CAFs can induce increased levels of growth factors, matrix remodeling and increased levels of numerous cytokines related to immunomodulation6. In our results, the proliferation index was increased in the presence of CAFs. TGF-β and IL-6 are related to tumor growth and/or immunosuppression and were increased in the presence of CAFs. A representative marker of ECM and cancer invasion, MMP-11, was elevated in the presence of CAFs. The pathway-based network analysis showed biological functions related to CAFs, such as blood vessel remodeling, extracellular matrix organization, negative regulation of the extrinsic apoptotic signaling pathway and TGF-β receptor signaling.

This study has several limitations that should be acknowledged. First, because this is a cross-sectional study and the in silico analyses with TCGA did not show sustained relationships over time, it is difficult to reach a definitive conclusion. Second, experimental data allowing for novel biological insights into CAFs were not obtained in our study.
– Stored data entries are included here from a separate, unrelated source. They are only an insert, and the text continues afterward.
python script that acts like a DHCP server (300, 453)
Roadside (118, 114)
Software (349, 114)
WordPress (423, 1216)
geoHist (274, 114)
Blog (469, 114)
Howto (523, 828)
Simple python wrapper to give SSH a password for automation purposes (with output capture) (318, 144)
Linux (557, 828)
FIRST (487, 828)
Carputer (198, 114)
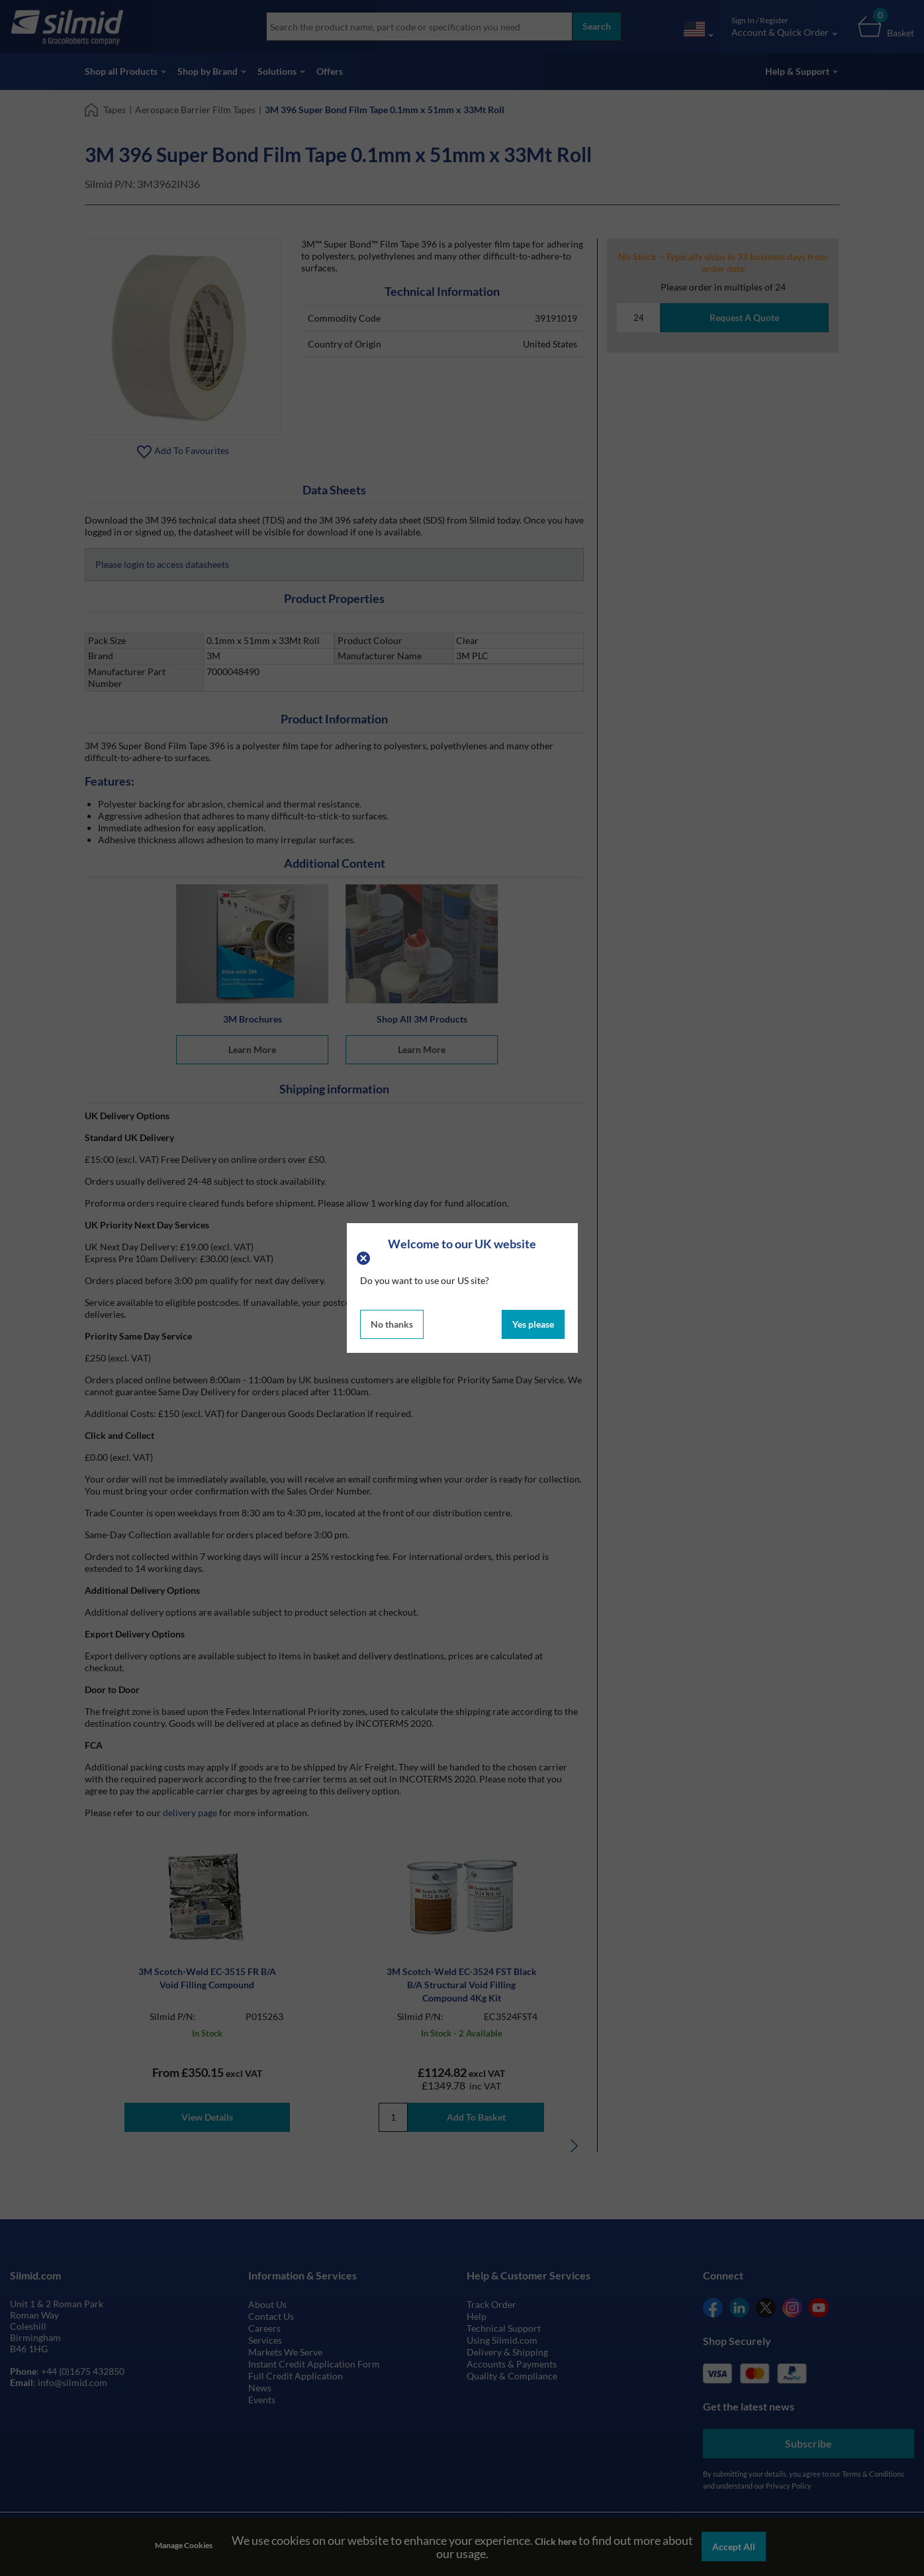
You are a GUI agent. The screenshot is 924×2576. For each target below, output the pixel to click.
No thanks (392, 1324)
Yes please (533, 1324)
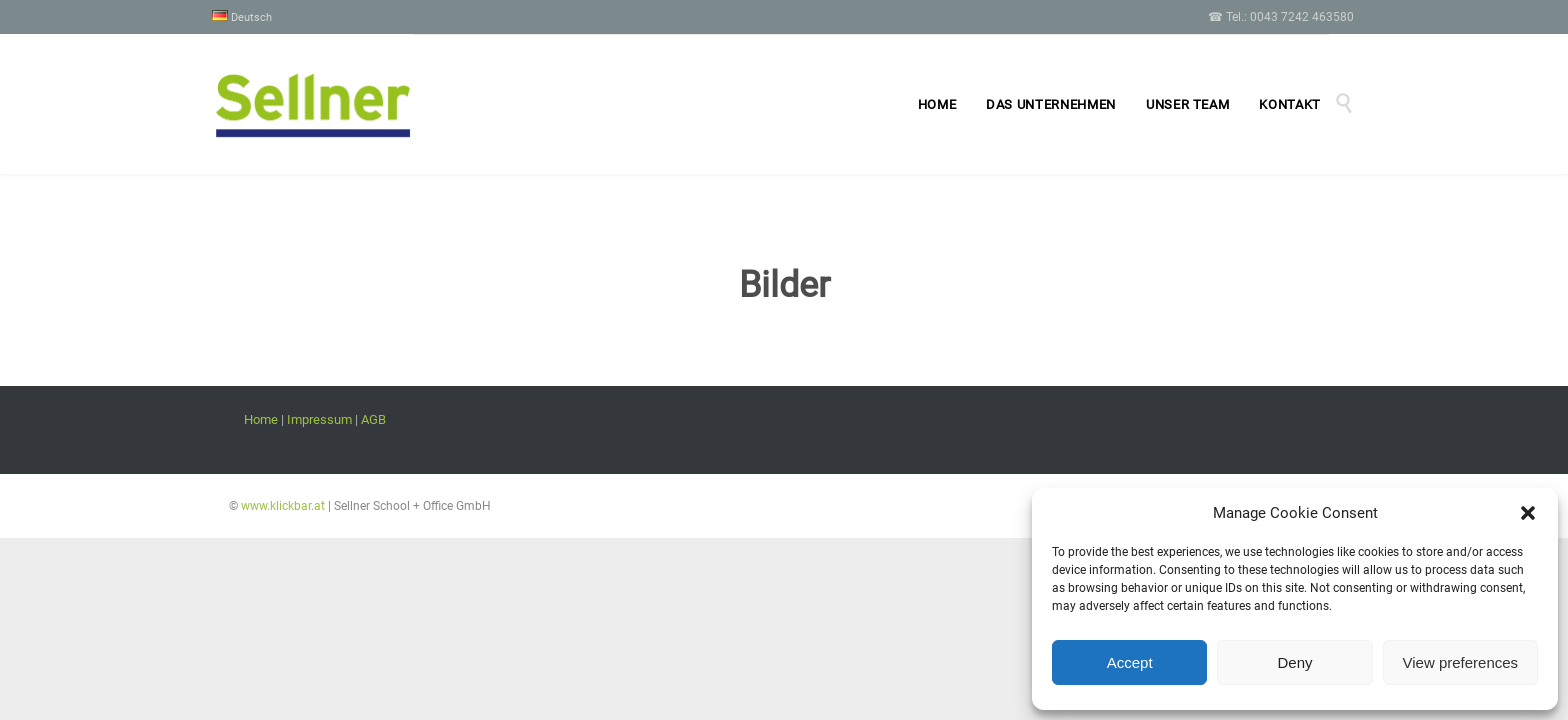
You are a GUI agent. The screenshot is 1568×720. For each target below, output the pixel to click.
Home (261, 419)
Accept (1130, 662)
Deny (1294, 662)
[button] (1528, 513)
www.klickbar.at (281, 506)
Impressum (319, 419)
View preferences (1461, 662)
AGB (373, 419)
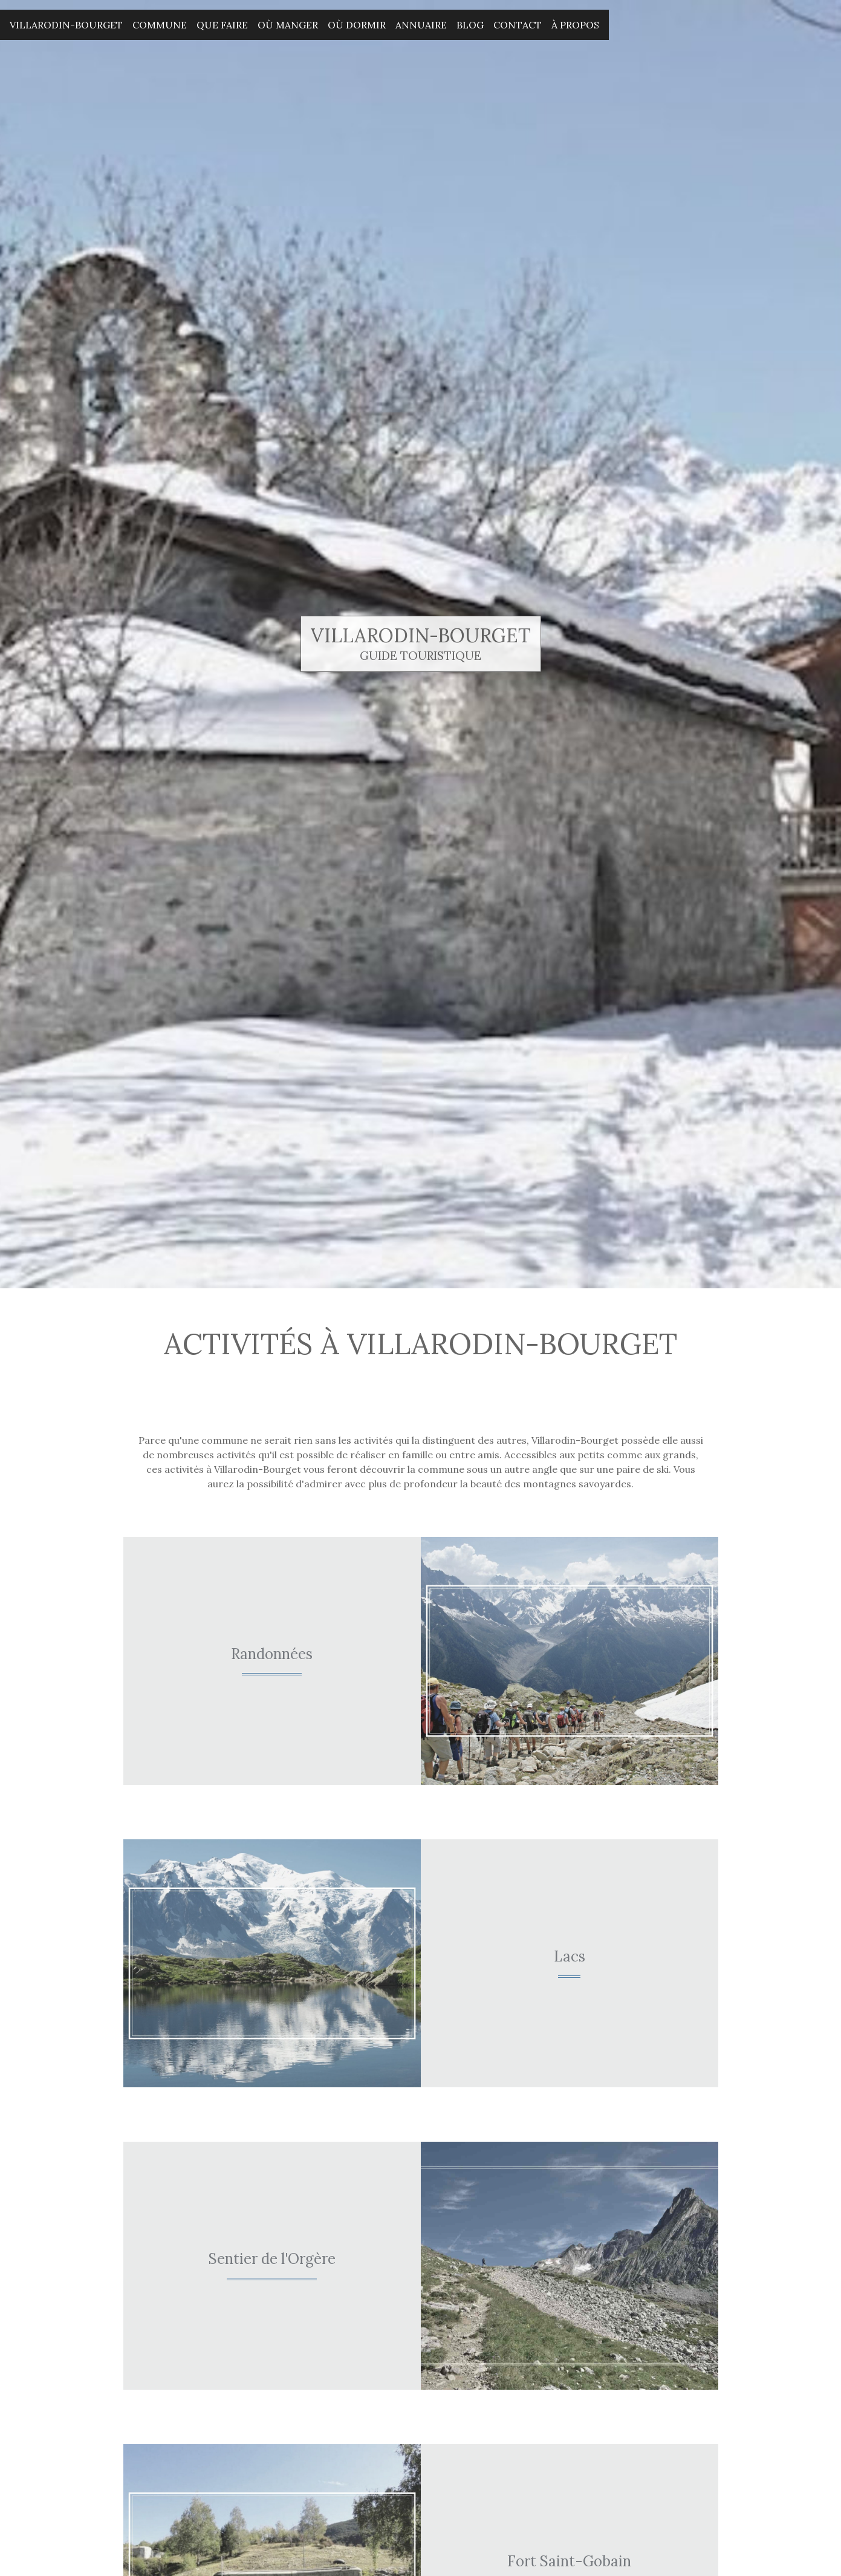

Further in vitro and/or in vivo studies may be necessary to clarify the molecular mechanisms of CAFs in solid lung adenocarcinoma. Third, CAF function may be highly heterogeneous in solid lung adenocarcinoma patients, as many components of signaling pathways are affected by disease status, microenvironment, and immunity. Fourth, the difficulty in identifying CAFs results largely from the lack of unique markers6. In our study, CAFs were defined by a combination of the histological features of fibroblasts and high FAP gene expression. Fifth, we used machine learning and general statistical methods to predict survival differences between patient with or without CAFs. Because CAFs were identified as important factors in predicting survival in both methods, our study based on limited data could not explain the difference between machine learning, which focuses on prediction, and statistical analysis, which focuses on inference. Discussion of the issues will require future research.

This study demonstrated that CAFs are associated with increased tumor cell growth, angiogenesis, and ECM remodeling, effects that produce an unfavorable prognosis in patients with solid lung adenocarcinoma. CAFs were found to be associated with enhanced recruitment of activated memory CD4+T cells with high CD274 expression. The presence of CAFs was related to decreased numbers of CD8+T cells, but the relationship was not statistically significant. Patients with CAFs with high CD274 expression without elevated CD8+T cells might develop resistance to anti-PD-L1 therapies. Our workflow results regarding CAFs will contribute to designing future clinical and experimental studies for patients with solid lung adenocarcinoma.